This is part of a series of Leetcode solution explanations (index). If you liked this solution or found it useful, please like this post and/or upvote my solution post on Leetcode's forums.


Leetcode Problem #473 (Medium): Matchsticks to Square


Description:


(Jump to: Solution Idea || Code: JavaScript | Python | Java | C++)

You are given an integer array matchsticks where matchsticks[i] is the length of the ith matchstick. You want to use all the matchsticks to make one square. You should not break any stick, but you can link them up, and each matchstick must be used exactly one time.

Return true if you can make this square and false otherwise.


Examples:

Example 1:
Input: matchsticks = [1,1,2,2,2]
Output: true
Explanation: You can form a square with length 2, one side of the square came two sticks with length 1.
Visual: Example 1 Visual
Example 2:
Input: matchsticks = [3,3,3,3,4]
Output: false
Explanation: You cannot find a way to form a square with all the matchsticks.

Constraints:

  • 1 <= matchsticks.length <= 15
  • 0 <= matchsticks[i] <= 10^9

Idea:


(Jump to: Problem Description || Code: JavaScript | Python | Java | C++)

At first glance, this problem seems rather straightforward: find the total length of the matchsticks in M, figure out how long each side of the square must be, then find every combination of matchsticks that can add up to side. If four unique sets of matchsticks each add up to side, then we can return true.

The fact that the constraint upon the only imput is so low would seem to suggest that an O(2^N) solution is appropriate. There are, however, a few things we can do to optimize this process. The first key realization is that we can, in fact, use a greedy approach.

Consider the case of M = [1,1,1,2,2,2,3]. In this case, we can easily see that the total is 12 and thus side = 3. If we were to start iterating through M to find multiples of 3, we'd first group together the first three elements and then also find the last element, but be unable to make two more 3s from the middle elements of M. This would perhaps suggest that a greedy approach will not work, because it's readily apparent that we need to save the 1s to pair up with the 2s to make three of the four sides.

But that also suggests the solution, which is that we can use a greedy approach if we iterate through M in descending order. That way, each 2 will naturally seek out its matching 1 before we could ever attempt to match the 1s together in a less efficient manner.

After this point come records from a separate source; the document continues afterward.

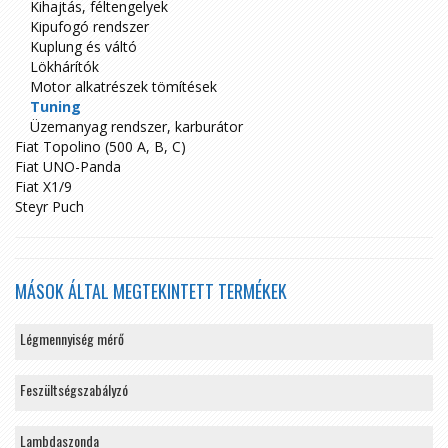
Kihajtás, féltengelyek
Kipufogó rendszer
Kuplung és váltó
Lökhárítók
Motor alkatrészek tömítések
Tuning
Üzemanyag rendszer, karburátor
Fiat Topolino (500 A, B, C)
Fiat UNO-Panda
Fiat X1/9
Steyr Puch
MÁSOK ÁLTAL MEGTEKINTETT TERMÉKEK
Légmennyiség mérő
Feszültségszabályzó
Lambdaszonda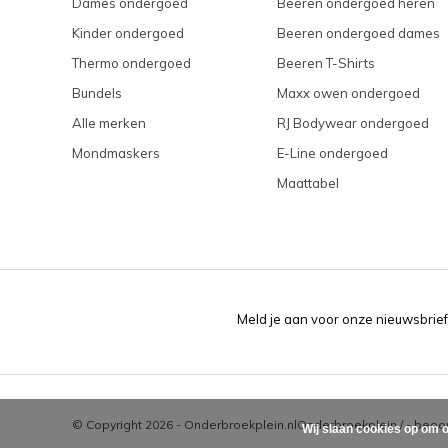
Dames ondergoed
Beeren ondergoed heren
Kinder ondergoed
Beeren ondergoed dames
Thermo ondergoed
Beeren T-Shirts
Bundels
Maxx owen ondergoed
Alle merken
RJ Bodywear ondergoed
Mondmaskers
E-Line ondergoed
Maattabel
Meld je aan voor onze nieuwsbrief
© Copyright 2026 - Onderbroekplein.nl
Onderbroekplein
/
-
beoor
Wij slaan cookies op om o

That means that we can just use a recursive backtracking helper (btrack) to help find the side groups in M. But first, we can take care of some edge cases: If the total sum of M is not divisble by 4, or if any single matchstick in M is longer than the calculated side, then a solution is impossible and we should return false.

As for our recursive helper, it will need to iterate through the sorted M multiple times, attempting to build up groups that match side. We'll also keep track of how many groups we've found (done), and whenever we find a match, start btrack back at the beginning with done incremented.

(Note: When incrementing done and starting the recursive helper over, we can start at index 1 instead of index 0 because M[0] will always be a part of the first grouping.)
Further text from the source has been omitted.